Allerdings gab das Gremium wichtige Hinweise für das weitere Vorgehen. So formulierte es, dass tiefgreifende Einschränkungen des sozialen und wirtschaftlichen Lebens nur so lange gerechtfertigt seien, wie die Versorgung schwer erkrankter Covid-19-Patienten das Gesundheitssystem akut zu überlasten drohe. „In dem Maße, in dem dieses Risiko erfolgreich gesenkt werden kann, müssen Maßnahmen der Pandemiebekämpfung, die gravierende Grundrechtseingriffe beinhalten, für alle zurückgenommen werden“, sagte die Vorsitzende Alena Buyx. Damit wird nach Auffassung des Ethikrates künftig die Zahl der Intensivpatienten zu einem wichtigeren Kriterium als etwa die Inzidenz, also die Zahl der Neuinfektionen, die derzeit noch die Maßnahmen bestimmt. Und die Zahl der Schwerkranken könnte relativ schnell sinken, weil zuerst die besonders gefährdeten Älteren geimpft werden. Eine vorzeitige Ausnahme will der Ethikrat für geimpfte Bewohner von Alten- und Pflegeheimen. Die Besuchs- und Kontaktverbote zu ihnen müssten so bald wie möglich aufgehoben werden, denn sie stellten eine doppelte Einschränkung dar.

Buyx wandte sich grundsätzlich dagegen, in der Diskussion von „Privilegien“ oder Vorteilsnahme durch Geimpfte zu sprechen. Das sei „verwirrend“ und heize die Diskussion unnötig auf. Vielmehr seien die Freiheitsbeschränkungen, die der Staat verhängt habe, „ethisch wie rechtlich legitimationsbedürftig“.

Die Experten gaben auch Empfehlungen zu einigen speziellen Fragen, die im Zuge der Debatte aufgetaucht waren.

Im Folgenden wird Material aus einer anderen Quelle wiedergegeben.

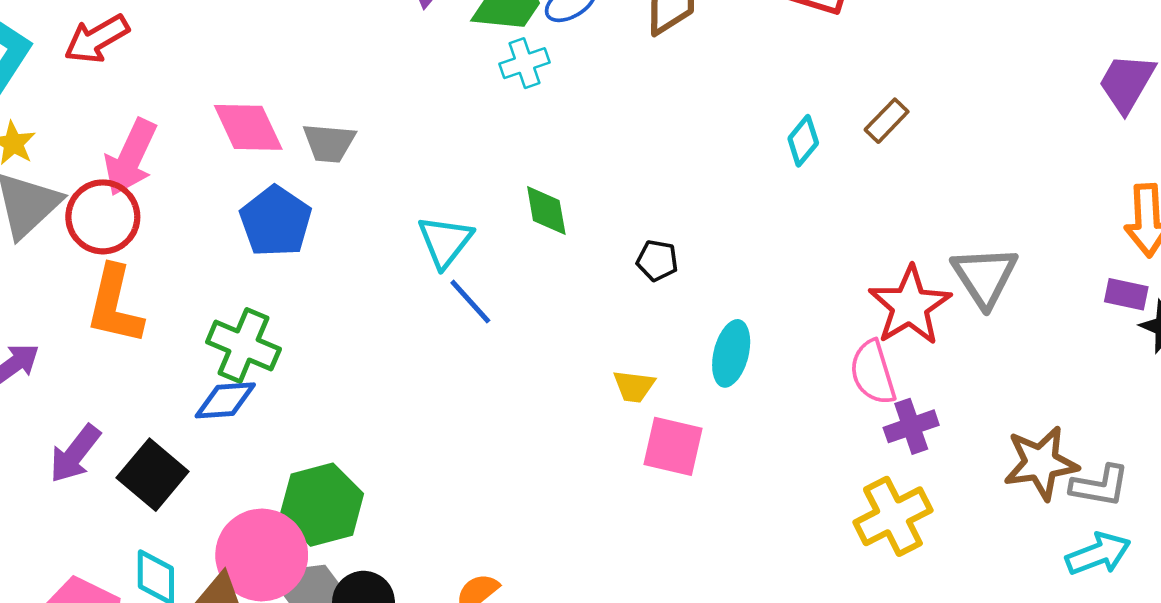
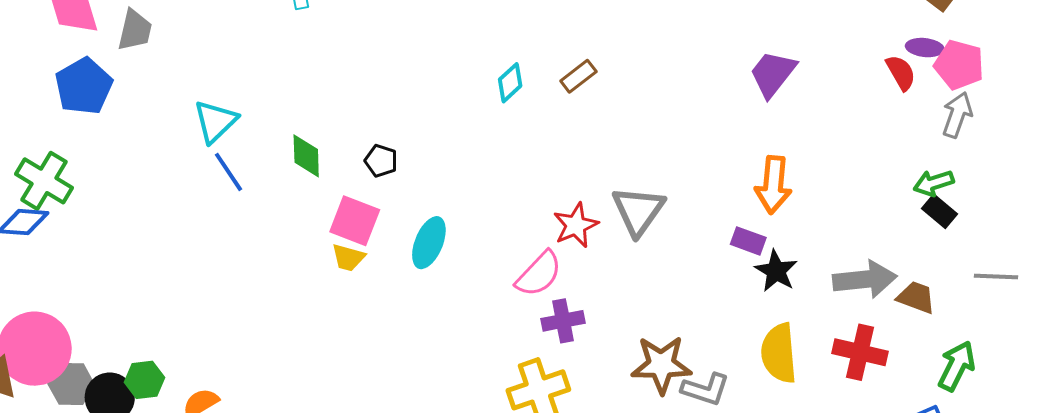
gray trapezoid: (329, 143) -> (135, 30), turned -90
green diamond: (546, 211) -> (306, 156), moved
red star: (910, 306) -> (576, 225), size x0.7
pink semicircle: (873, 372) -> (539, 274), turned -128
pink square: (673, 446) -> (355, 221), moved
green hexagon: (322, 505) -> (144, 380), moved, size x0.6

So hatten Konzertveranstalter aber auch Wirte angekündigt, nur für Geimpfte zu öffnen; auch für Bundesligaspiele war das diskutiert worden. Der Ethikrat stellte klar, dass sich private Anbieter von Waren und Dienstleistungen hier tatsächlich auf ihre Vertragsfreiheit berufen können. Dies gelte freilich erst, wenn nicht eine allgemeine Schließung seitens des Staates verordnet sei, also nach dem Ende des allgemeinen Lockdowns. Buyx deutete an, dass sie mit gerichtlichen Auseinandersetzungen über diese Frage rechnet.

Um Nichtgeimpften ein Mindestmaß an Teilhabe am gesellschaftlichen Leben zu ermöglichen, dürfe es solche privaten Sonderrechte für Geimpfte ohnehin nicht in zentralen Bereichen wie dem öffentlichen Nahverkehr geben, sagte Ethikrats-Experte Volker Lipp.

Klar wandte sich das Gremium dagegen, Geimpften umgekehrt besondere Pflichten aufzuerlegen, etwa zu gemeinwohlorientierten Arbeiten. Das setze „einen Gegenanreiz zur Impfung“, warnten die Experten. Von der Pflicht zum Tragen von Masken und zum Einhalten von Abständen, die noch länger notwendig sein könne, sollten Geimpfte und Nichtgeimpfte nur gleichzeitig entbunden werden, empfahl das Gremium. Sonst leide das Gerechtigkeitsgefühl und auch die Durchsetzbarkeit solcher Regeln.

Im Bundestag wurden die Empfehlungen unterschiedlich aufgenommen. Während die FDP die Aussagen des Gremiums als Unterstützung für ihre Position wertete, die Freiheitseinschränkungen so bald wie möglich wieder zurückzunehmen, sah die Linke die ganze Debatte mit Skepsis. „Das ist ein Einfallstor für die Lockerungslobby“, sagte Linken-Chefin Katja Kipping. „Denn je ausdifferenzierter und unübersichtlicher die Regeln werden, je mehr bröckelt die Akzeptanz für den Infektionsschutz.“ Die AfD warnte hingegen vor einer Impfflicht, „egal ob ausdrücklich im Gesetz geregelt oder indirekt über die Versagung von Rechten“, so ihr Bundes-Vize Stephan Brandner.